Functions of Respiratory System:

1. 2. 3. 4. 5. 6. 7. 8.

The **primary functions of the respiratory system** are 1) **smell**, 2)
**air conduction**, and 3) the **exchange of oxygen and carbon dioxide
between the animal and the environment**, referred to as respiration.
Respiration occurs at the air-blood interface, which lies at the **most
distal part of the respiratory tract**. Although this exchange of oxygen
and carbon dioxide is the ultimate functional goal of the respiratory
tract, air must first be transported to this air-blood interface.
Therefore, the **two crucial functions of the respiratory tract are air
conduction and respiration**.

FYI - clinical discussion of the respiratory tract is generally divided
into the upper respiratory tract and lower respiratory tract.

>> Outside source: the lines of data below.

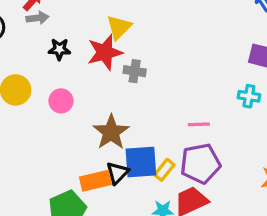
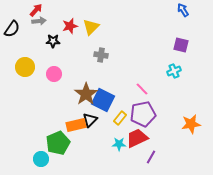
red star: (105, 52) -> (70, 26), moved, size x0.7
cyan cross: (249, 96) -> (174, 71), turned -32
pink line: (199, 124) -> (142, 89), turned 48
blue square: (141, 162) -> (103, 100), moved, turned 30

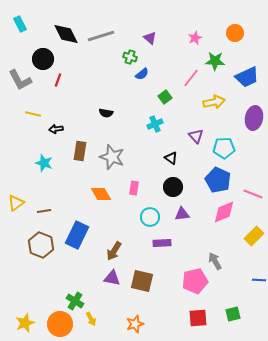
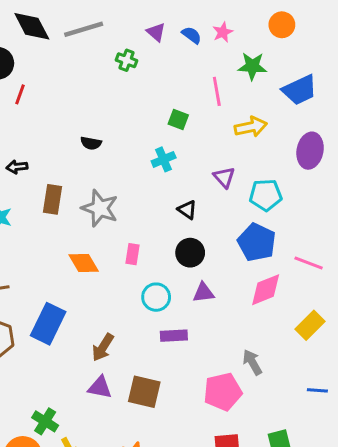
blue semicircle: (142, 74) -> (192, 35), moved, turned -104
pink line: (191, 78) -> (217, 91), turned -48
green square: (165, 97) -> (178, 119), turned -32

The upper
respiratory tract consists of the nasal cavity and nasopharynx and
larynx, whereas the lower respiratory tract includes the trachea,
bronchi, bronchioles, and alveoli. Histologically the lower and upper
respiratory tracts are very similar, whereas regions of conduction and
gas exchange differ. Therefore, the structures of the respiratory system
are grouped differently when dealing with the microanatomy of the
respiratory tract. See below:

**Functionally**, **structures of the respiratory system can be
subdivided into three groups**:

**CONDUCTIVE (1)** - conduction of air from the environment to inside
the body

Conducting system **brings air from the environment to**

**respiratory portion**; it **cleanses, moistens and warms the**

**incoming air** on its way. Hair and secretions from mucous

glands in the nasal cavity **trap particulate matter**.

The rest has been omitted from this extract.